With the Chi-squared test, you can determine whether observed differences are random or indicate statistically significant patterns. It is widely used in marketing research, A/B testing, user behavior analysis, and medical statistics.

Our tool automatically calculates the Chi-squared value and displays the significance level. This makes it convenient for researchers, analysts, and data processing specialists who need to quickly perform statistical analysis.

Frequently Asked Questions (FAQ)

The Chi-Square test determines if there is a significant relationship between categorical variables. Use it to test for independence between variables or to assess the goodness-of-fit between expected and observed frequencies.

The calculator uses data on the number of successes and the total number of users in each sample. Based on these values, it automatically generates a 2x2 table (variant A / variant B × success / failure) and calculates the χ² statistic.

A p-value less than 0.05 (typically) indicates a significant relationship between variables. The tool provides the chi-square statistic, degrees of freedom, and p-value for interpretation.

Chi-Square tests require: independent observations, categorical data, sufficient sample size, and random sampling from a general population.

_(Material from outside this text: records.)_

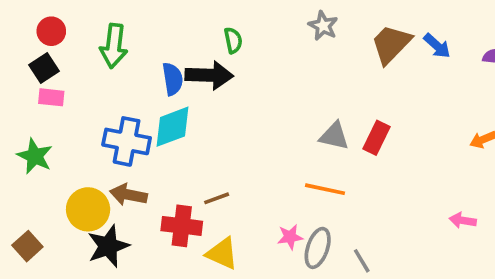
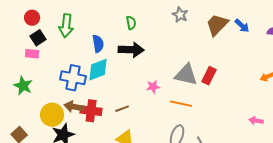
black square: (44, 68) -> (38, 38), moved
black arrow: (209, 75) -> (131, 50), moved
gray triangle: (334, 136) -> (186, 75), size x1.4
red cross: (182, 226) -> (91, 111), moved
pink star: (290, 237) -> (153, 87), moved

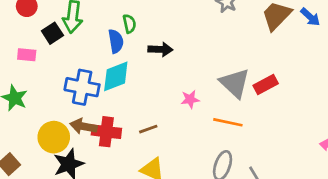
green semicircle: (131, 23) -> (129, 24), moved
black square: (38, 38) -> (52, 33), moved
black arrow: (131, 50) -> (160, 49), size x0.7
gray triangle: (186, 75) -> (235, 83), turned 30
red rectangle: (209, 76) -> (266, 84), turned 36

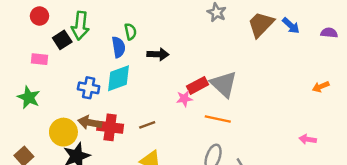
red rectangle: (266, 84) -> (197, 85), moved
blue cross: (82, 87) -> (89, 88), size x0.7

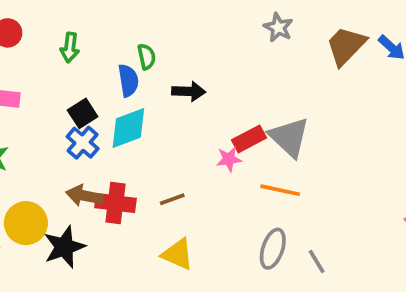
green arrow: (80, 26) -> (70, 48), size x0.7
black square: (62, 40) -> (83, 113), moved
blue cross: (89, 88) -> (83, 143), turned 30
yellow circle: (63, 132) -> (26, 223), moved

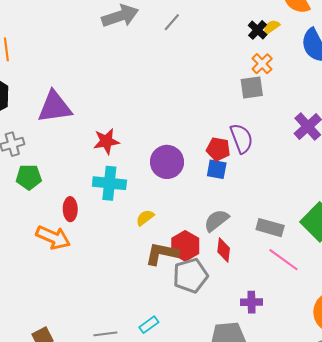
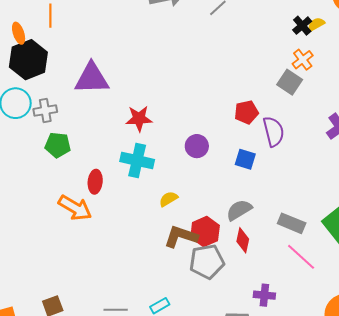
gray square: (252, 88) -> (290, 82), turned 35
red pentagon: (218, 149) -> (246, 112), moved, turned -30
purple circle: (167, 162) -> (197, 146), size x0.7

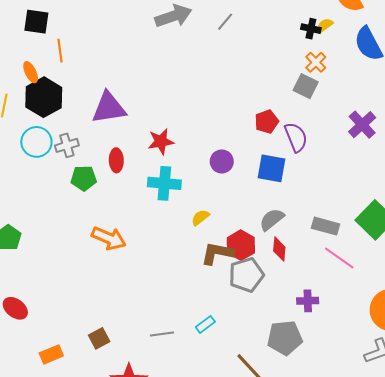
black cross: (302, 26) -> (311, 29), turned -30
blue square: (245, 159) -> (271, 168), size x1.4
red ellipse: (95, 182) -> (116, 160), moved

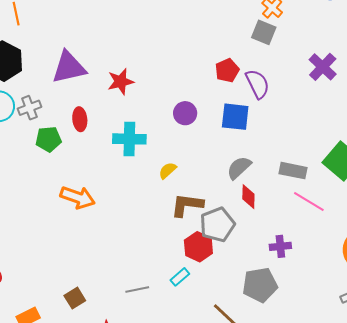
red star: (161, 142) -> (121, 82), moved
red hexagon: (241, 245) -> (198, 247), moved

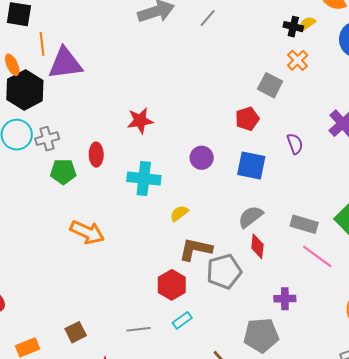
gray square: (264, 32) -> (270, 85), moved
purple triangle: (69, 67) -> (65, 63), moved
purple semicircle: (258, 84) -> (295, 144), moved, size x0.7
red hexagon: (198, 247) -> (172, 285), moved

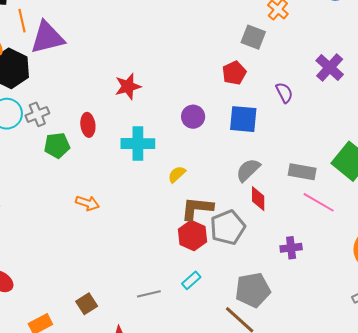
orange arrow: (87, 232) -> (87, 203), size x0.7
red hexagon: (172, 285) -> (192, 236), moved
gray pentagon: (261, 335) -> (253, 290), moved

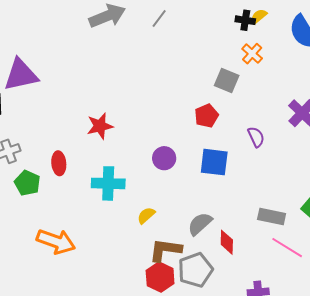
green pentagon: (57, 145) -> (27, 183), turned 30
gray semicircle: (248, 170) -> (200, 224), moved
orange arrow: (87, 203) -> (56, 241), size x1.6

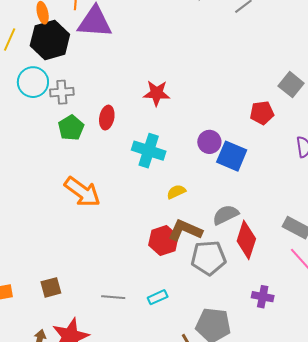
blue square: (214, 162) -> (232, 156), moved
red diamond: (227, 242) -> (246, 240), size x1.5
red hexagon: (160, 277) -> (163, 240), moved

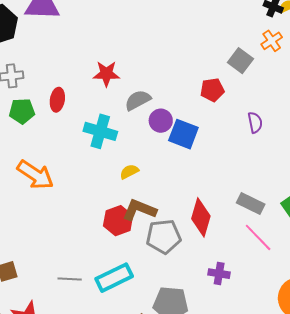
green pentagon: (71, 128) -> (22, 111), turned 30
gray semicircle: (226, 215) -> (138, 100), moved
cyan rectangle: (158, 297) -> (114, 278), size x1.8

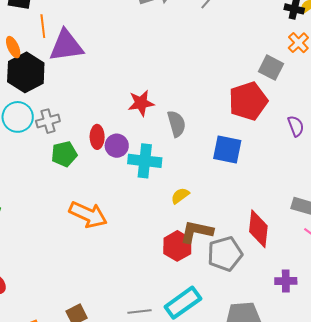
red pentagon: (212, 90) -> (248, 101), size x1.6
gray semicircle: (138, 100) -> (176, 124), turned 112
purple circle: (161, 121) -> (117, 146), moved

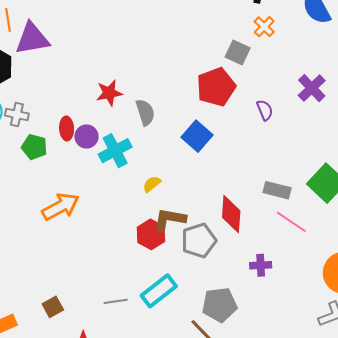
gray cross: (48, 121) -> (17, 115), turned 30
blue square: (227, 150) -> (197, 136), turned 32
green pentagon: (64, 154) -> (34, 147), turned 30
cyan cross: (145, 161) -> (115, 151), turned -32
orange arrow: (88, 215) -> (61, 207), turned -51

This test is not recommended for very small data sets. In such cases, it is better to use Fisher's exact test.

Yes. The calculator is suitable for analyzing conversions, CTR, registrations, purchases, and other binary metrics that compare two user groups.

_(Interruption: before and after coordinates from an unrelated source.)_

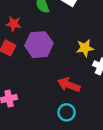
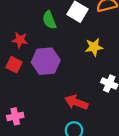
yellow star: (85, 48) -> (94, 47), moved

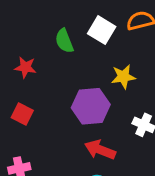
purple hexagon: (46, 61) -> (91, 106), moved
red square: (14, 65) -> (22, 114), moved

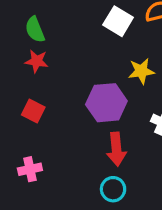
green semicircle: (64, 41) -> (35, 30), moved
red arrow: (100, 150) -> (116, 149), turned -116

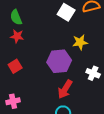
red square: (33, 111) -> (15, 66), turned 32
red arrow: (116, 149) -> (65, 89), turned 36

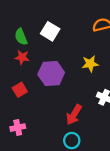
white square: (66, 12) -> (50, 31), moved
purple hexagon: (59, 61) -> (51, 74), moved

A Goodness-of-Fit test is used to check if observed frequencies of a single categorical variable match an expected distribution. An Independence test is used to determine if there is a relationship between two categorical variables.

The larger the sample size, the more reliable the results. If the sample size is too small, the test may fail to detect any real differences. For reliable conclusions, it's best to have at least several dozen conversions in each group.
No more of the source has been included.